Virginia execution is smooth, clinical, impersonal
National Correspondent
631 words
27 February 1997
JARRATT, Va., Feb 27 (Reuter) - "That was a clean execution. It went very smoothly," one prison official said after the state of Virginia put to death convicted murderer Coleman Wayne Gray by lethal injection on Wednesday night.
The execution procedure was clinical, impersonal and efficient. But for this witness, there was a bizarre, almost surreal theatrical quality to the event. The witnesses sat in tiers, just as in a theatre -- six volunteer citizen witnesses in the front two rows, four reporters at the back. Several of the witnesses said they volunteered out of curiosity.
"I just wanted to experience it," said Scott Bailey.
The prisoner died lying on a gurney facing the audience. A blue curtain divided participants from spectators and was drawn and opened twice during the drama, just as in a theatre.
Gray, 39, was convicted by an all-white jury of the May 1985 murder of grocery store manager Richard McClelland. But after 11 years of court proceedings he found out he would die for sure just 10 minutes before he was led into the death chamber, after the Supreme Court turned down his final appeal.
Gray, a thin, black man about 5 feet 8 inches (173 cm) tall, was led into the execution chamber at 8:50 p.m. EST (0150 GMT), flanked by eight uniformed guards. He was shaking violently and kept looking around as he was led to the gurney.
This was the 15th lethal injection to be performed in this room in Greensville Correctional Centre over the past two years, so the drill was well established. The well-trained team quickly sat the condemned man down, one guard flipped his legs into the air while another bore down on his shoulders and Gray was lying on the table.
The guards, working very fast, then strapped him across the ankles, thighs and chest and attached cross straps from his shoulders to his waist. Gray's head kept bobbing up during the procedure, his lips fluttering.
Then the blue curtain was closed. Working behind it, technicians stretched out each arm and inserted intravenous drips. When the curtain opened two minutes later, Gray's arms were extended in a crucifix position, bandaged to the wings of the table. The drip line led through a hole in another blue curtain at the back of the room. Technicians behind the curtain actually injected the deadly chemicals.
Gray was asked if he had any last words. "I have no last statement," he said in a voice that was barely audible.

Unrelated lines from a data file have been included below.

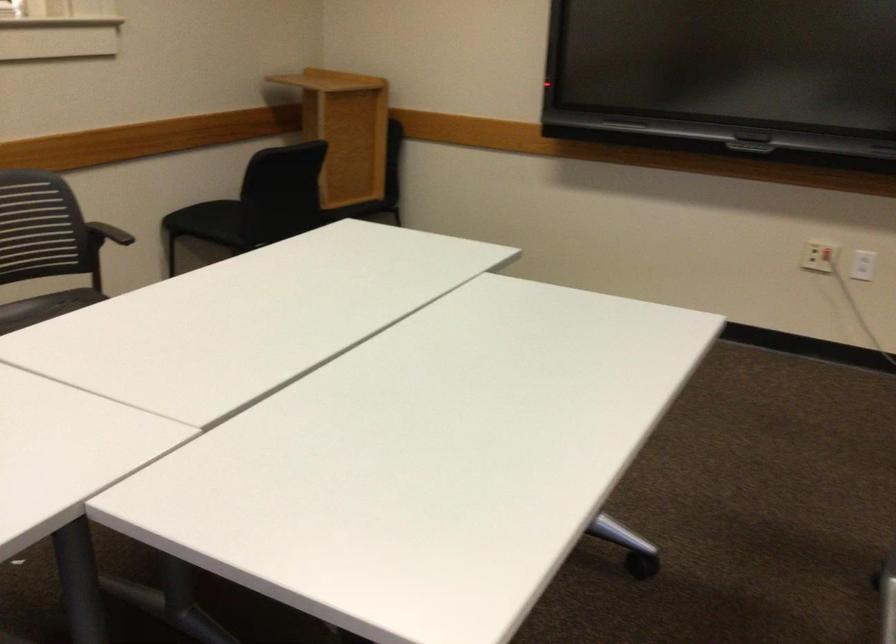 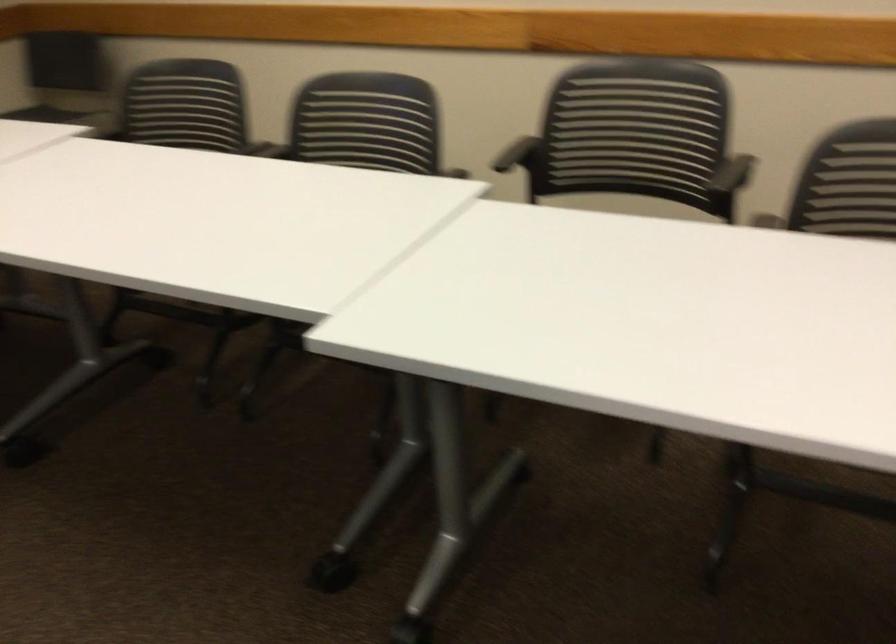 The images are taken continuously from a first-person perspective. In which direction is your viewpoint rotating?

The rotation direction of the camera is left-down. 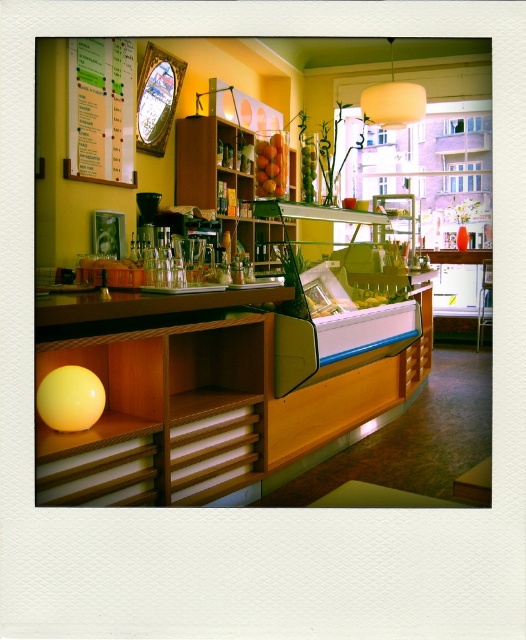 Question: In this image, where is white paper at upper left located relative to shiny orange fruit at center?

Choices:
 (A) left
 (B) right

Answer: (A)

Question: Which point appears closest to the camera in this image?

Choices:
 (A) (124, 108)
 (B) (265, 148)
 (C) (389, 122)
 (D) (85, 202)

Answer: (D)

Question: From the image, what is the correct spatial relationship of matte white lampshade at upper center in relation to shiny orange fruit at center?

Choices:
 (A) above
 (B) below

Answer: (A)

Question: Which object is the closest to the white paper at upper left?

Choices:
 (A) matte black coffee machine at center
 (B) shiny orange fruit at center
 (C) yellow matte sphere at lower left

Answer: (B)

Question: Which of these objects is positioned closest to the matte white lampshade at upper center?

Choices:
 (A) yellow matte sphere at lower left
 (B) white paper at upper left
 (C) matte black coffee machine at center

Answer: (C)

Question: Can you confirm if yellow matte sphere at lower left is smaller than matte white lampshade at upper center?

At 9:01 p.m., the execution staff began to inject the chemicals that would kill him. For two minutes, Gray's chest heaved violently, before his breathing subsided, then stopped. At 9:05 p.m., his chest twitched twice. At six minutes past the hour, warden David Garraghty pronounced Gray dead.

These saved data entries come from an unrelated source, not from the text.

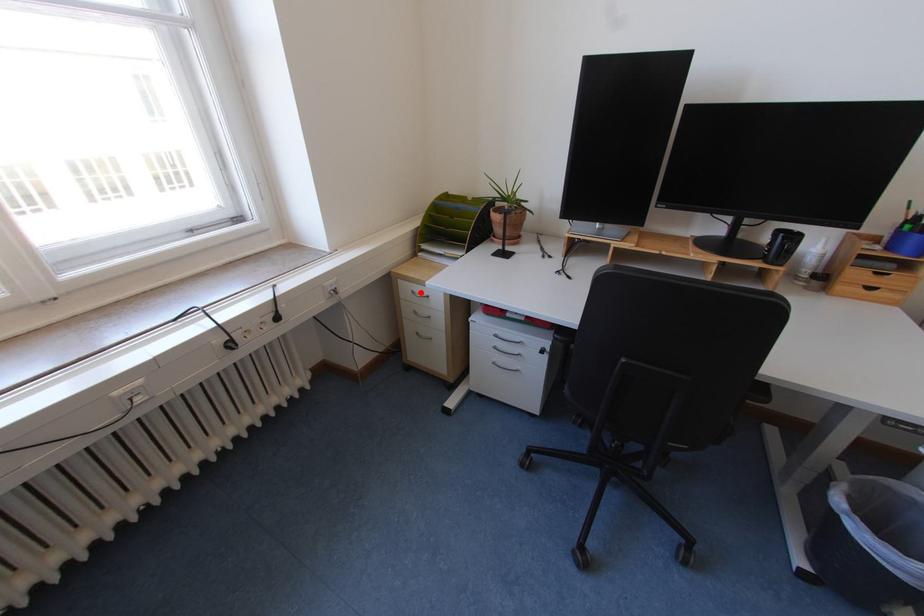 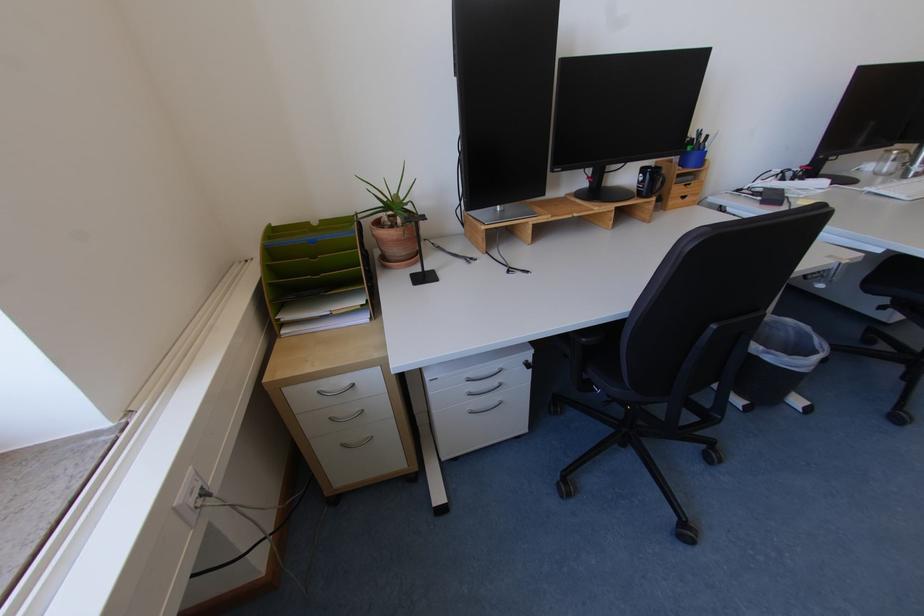 Where in the second image is the point corresponding to the highlighted location from the first image?

(327, 392) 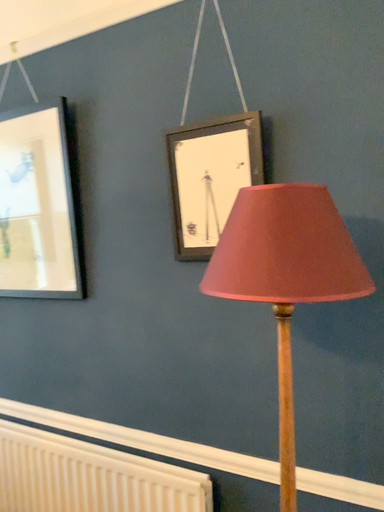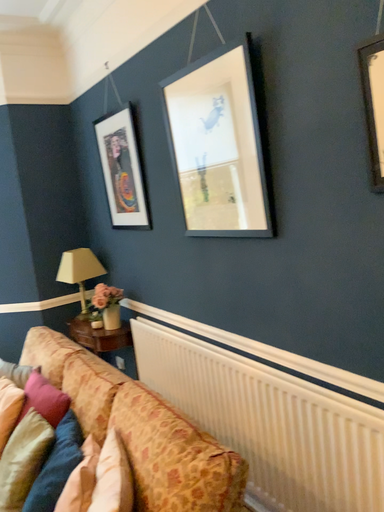 Question: Which way did the camera rotate in the video?

Choices:
 (A) rotated upward
 (B) rotated downward

Answer: (B) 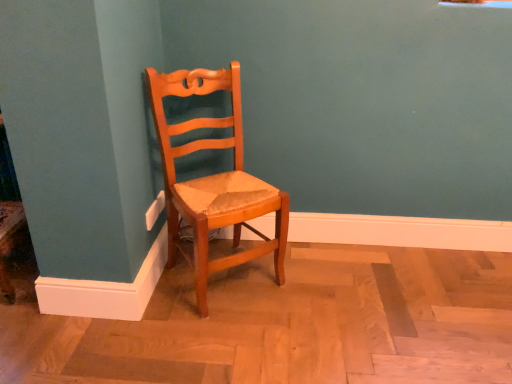 Where is `wooden chair at center`? wooden chair at center is located at coordinates (213, 179).

What do you see at coordinates (213, 179) in the screenshot?
I see `wooden chair at center` at bounding box center [213, 179].

Identify the location of wooden chair at center. The width and height of the screenshot is (512, 384). (213, 179). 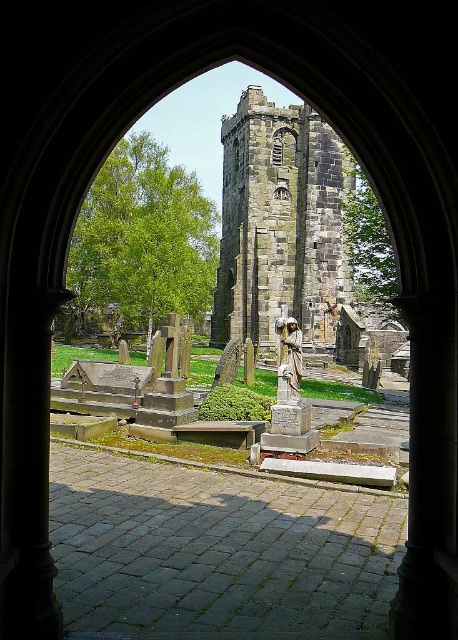 Between stone tower at center and polished bronze statue at center, which one is positioned lower?

polished bronze statue at center is lower down.

Between stone tower at center and polished bronze statue at center, which one has less height?

Standing shorter between the two is polished bronze statue at center.

Locate an element on the screen. stone tower at center is located at coordinates (279, 221).

In order to click on stone tower at center in this screenshot , I will do `click(279, 221)`. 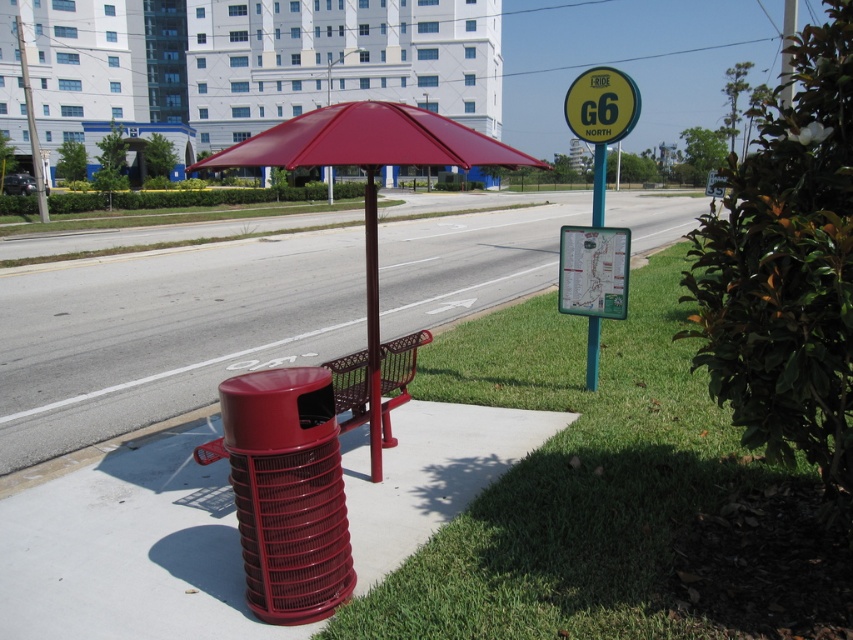 Who is more forward, [608,564] or [606,244]?

Point [608,564] is in front.

Can you confirm if green grass at lower right is wider than green plastic map at right?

The curtain closed again and the witnesses filed out. The whole procedure had lasted 16 minutes from the time Gray was led into the room until his body was wheeled out, to be taken for an autopsy before his family could claim it.
Gray and accomplice Melvin Tucker robbed McClelland, a father of four, abducted him and shot him six times in the head, despite his pleas for mercy. Tucker said Gray pulled the trigger, Gray said Tucker did it. But the prosecution made a deal with Tucker: In exchange for his testimony, he received life imprisonment and will soon qualify to apply for parole.
Meanwhile, the wheels of justice in Virginia grind on. "We have executions set pretty much every Tuesday and Thursday in March," said David Bass of the Corrections Department. The next man scheduled to die is Carl Chichester on March 6.